Matignon crée un crédit d'impôt pour rendre les entreprises plus compétitives

le 06/11/2012

Elles bénéficieront dès 2013 de la création de ce crédit qui allègera de 20 milliards d’euros leurs charges et sera financé par une baisse des dépenses publiques et une hausse de deux taux de TVA.

Matignon crée un crédit d'impôt pour rendre les entreprises plus compétitives

Les entreprises françaises bénéficieront

dès 2013 de la création d'un crédit d'impôt qui allègera de 20 milliards d’euros

les coûts qu’elles supportent et les aidera à améliorer leur compétitivité

internationale, a annoncé le Premier ministre, Jean-Marc Ayrault, lors

d’une conférence de presse ce mardi. Ce crédit d’impôt sera financé à parité

par une baisse des dépenses publiques et une hausse de la fiscalité indirecte,

pour l'essentiel la TVA.

 Le « crédit d'impôt pour la

compétitivité et l'emploi », ou CICE, est une des 35 mesures du plan

dévoilé à l'issue d'un séminaire gouvernemental réuni au lendemain de la

présentation du rapport « Gallois »

qui recommandait une baisse de charges de 30 milliards d'euros pour l'industrie

et avançait 22 propositions.
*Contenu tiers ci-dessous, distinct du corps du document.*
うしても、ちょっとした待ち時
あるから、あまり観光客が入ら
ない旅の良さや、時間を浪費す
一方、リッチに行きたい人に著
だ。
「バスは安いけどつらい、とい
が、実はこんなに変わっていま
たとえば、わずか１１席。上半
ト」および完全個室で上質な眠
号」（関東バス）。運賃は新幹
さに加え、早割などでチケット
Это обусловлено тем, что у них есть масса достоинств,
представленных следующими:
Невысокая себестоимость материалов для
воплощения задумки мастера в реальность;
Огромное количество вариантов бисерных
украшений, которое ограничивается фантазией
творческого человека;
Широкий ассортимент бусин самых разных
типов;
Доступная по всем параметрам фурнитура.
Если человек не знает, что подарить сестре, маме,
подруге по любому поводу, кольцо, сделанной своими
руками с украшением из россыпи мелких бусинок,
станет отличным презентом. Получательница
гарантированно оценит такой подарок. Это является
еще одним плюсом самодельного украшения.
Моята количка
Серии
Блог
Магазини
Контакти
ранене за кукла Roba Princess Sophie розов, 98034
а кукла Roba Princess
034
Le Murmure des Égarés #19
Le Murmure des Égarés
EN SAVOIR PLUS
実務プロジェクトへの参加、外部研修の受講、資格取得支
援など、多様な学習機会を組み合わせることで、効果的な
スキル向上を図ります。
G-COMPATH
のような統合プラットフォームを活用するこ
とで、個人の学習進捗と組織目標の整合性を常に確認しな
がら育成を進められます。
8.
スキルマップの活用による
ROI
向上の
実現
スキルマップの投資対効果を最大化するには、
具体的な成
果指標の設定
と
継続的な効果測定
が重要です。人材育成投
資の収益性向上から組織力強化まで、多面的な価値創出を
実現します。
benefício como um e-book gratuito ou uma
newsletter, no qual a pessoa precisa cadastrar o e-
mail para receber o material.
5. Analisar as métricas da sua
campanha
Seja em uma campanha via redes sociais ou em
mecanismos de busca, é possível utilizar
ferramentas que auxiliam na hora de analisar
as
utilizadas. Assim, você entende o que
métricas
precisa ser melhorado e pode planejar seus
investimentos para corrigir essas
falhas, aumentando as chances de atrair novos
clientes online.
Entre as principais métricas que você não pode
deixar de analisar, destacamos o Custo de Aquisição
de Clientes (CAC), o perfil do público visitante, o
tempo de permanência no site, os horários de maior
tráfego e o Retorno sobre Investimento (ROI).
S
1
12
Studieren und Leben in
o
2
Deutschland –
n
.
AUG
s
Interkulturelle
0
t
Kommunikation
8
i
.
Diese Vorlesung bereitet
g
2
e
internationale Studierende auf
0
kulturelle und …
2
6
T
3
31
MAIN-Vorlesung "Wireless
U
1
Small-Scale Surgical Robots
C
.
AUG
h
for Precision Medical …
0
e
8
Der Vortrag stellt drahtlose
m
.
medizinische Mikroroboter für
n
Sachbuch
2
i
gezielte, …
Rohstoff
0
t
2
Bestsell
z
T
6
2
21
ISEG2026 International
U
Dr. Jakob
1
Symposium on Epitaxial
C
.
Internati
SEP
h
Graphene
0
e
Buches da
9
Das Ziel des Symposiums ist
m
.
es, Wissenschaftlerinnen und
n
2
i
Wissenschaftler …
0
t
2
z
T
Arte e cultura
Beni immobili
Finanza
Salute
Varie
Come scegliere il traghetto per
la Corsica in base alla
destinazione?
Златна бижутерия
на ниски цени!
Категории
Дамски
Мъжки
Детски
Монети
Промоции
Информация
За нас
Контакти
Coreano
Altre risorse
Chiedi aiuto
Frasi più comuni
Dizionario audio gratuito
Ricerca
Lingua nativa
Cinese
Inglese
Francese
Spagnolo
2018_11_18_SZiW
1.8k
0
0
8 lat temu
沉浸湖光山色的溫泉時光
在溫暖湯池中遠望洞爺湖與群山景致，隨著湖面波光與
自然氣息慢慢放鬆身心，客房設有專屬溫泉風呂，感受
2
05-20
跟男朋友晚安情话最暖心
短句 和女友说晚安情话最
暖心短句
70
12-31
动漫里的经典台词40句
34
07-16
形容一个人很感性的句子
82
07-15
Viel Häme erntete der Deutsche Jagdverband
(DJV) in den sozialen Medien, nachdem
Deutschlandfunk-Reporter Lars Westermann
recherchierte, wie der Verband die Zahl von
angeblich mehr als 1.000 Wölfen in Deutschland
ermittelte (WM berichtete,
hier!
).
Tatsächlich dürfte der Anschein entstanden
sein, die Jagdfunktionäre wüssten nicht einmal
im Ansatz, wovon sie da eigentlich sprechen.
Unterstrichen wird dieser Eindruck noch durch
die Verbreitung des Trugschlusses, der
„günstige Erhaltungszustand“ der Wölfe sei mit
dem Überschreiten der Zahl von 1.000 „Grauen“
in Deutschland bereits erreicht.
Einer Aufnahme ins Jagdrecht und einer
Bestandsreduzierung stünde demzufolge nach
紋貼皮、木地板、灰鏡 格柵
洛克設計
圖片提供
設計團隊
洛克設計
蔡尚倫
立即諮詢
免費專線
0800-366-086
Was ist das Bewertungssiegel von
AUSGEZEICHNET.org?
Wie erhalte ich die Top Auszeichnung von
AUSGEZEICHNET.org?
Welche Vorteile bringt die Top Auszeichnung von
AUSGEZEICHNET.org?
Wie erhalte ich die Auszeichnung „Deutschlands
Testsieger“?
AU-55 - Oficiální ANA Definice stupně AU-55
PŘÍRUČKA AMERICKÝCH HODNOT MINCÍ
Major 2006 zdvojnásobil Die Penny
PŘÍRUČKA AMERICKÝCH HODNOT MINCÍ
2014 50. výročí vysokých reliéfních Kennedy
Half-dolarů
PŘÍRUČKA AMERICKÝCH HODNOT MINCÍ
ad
Pour Jean-Marc Ayrault, il s’agit

d’un plan « sans précédent »,

d’ « une étape majeure et décisive dans

la sortie de crise de notre pays et de son économie ».

Le montant du CICE sera calculé

en proportion de la masse salariale brute des entreprises hors salaires

supérieurs à 2,5 fois le smic. Il s'appliquera aux impôts sur les sociétés au

titre de l'exercice 2013, donc en 2014, selon les documents de Matignon. Il

équivaut à une baisse de 6% du coût du travail. La montée en puissance du CICE

est prévue sur trois ans. La première année, 2013, il représentera un montant de 10 milliards d'euros,  puis 5 milliards les deux années suivantes.  Le gouvernement dit vouloir veiller à ce que

les PME et les entreprises de taille intermédiaire (ETI) puissent bénéficier de

l'effet de trésorerie de cette mesure dès 2013 sur leur demande. De

plus, il souhaite engager une réflexion sur l’élargissement de

l'assiette et la modulation des taux de l'impôt sur les sociétés.

Reprenant certaines des

propositions du rapport « Gallois »,

le gouvernement a décidé de stabiliser sur la durée du quinquennat cinq

dispositifs fiscaux - crédit d'impôt recherche, dispositifs favorisant la

détention et la transmission d'entreprises, jeunes entreprises innovantes

(JEI), incitations aux investissements dans les PME et « contribution économique territoriale »

(CET).

Pour financer le CICE, la

première moitié de l'effort de 20 milliards d'euros sera financée par la baisse

des dépenses publiques, qui commencera en 2014 et atteindra 10 milliards

d'euros en 2015. Un montant qui vient s’ajouter à la cure d’amaigrissement

budgétaire déjà engagée. Collectivités territoriales et protection sociale

seront mises à contribution. Pour

le reste, Matignon compte sur la hausse des taux normaux et intermédiaires de

TVA,  à 20% et 10% dès le premier

janvier 2014, contre, respectivement, 19,6% et 7% actuellement. Le

gouvernement revient donc sur la promesse qu’il avait faite de ne pas recourir

à la hausse de ces taxes. Toutefois, afin de ne pas trop pénaliser les ménages

les moins fortunés, le taux de la TVA sur les produits de première nécessité

sera ramené de 5,5% à 5%. Pour compenser, une fiscalité écologique sera

instaurée d'un montant d'au moins trois milliards d'euros d'ici à 2016.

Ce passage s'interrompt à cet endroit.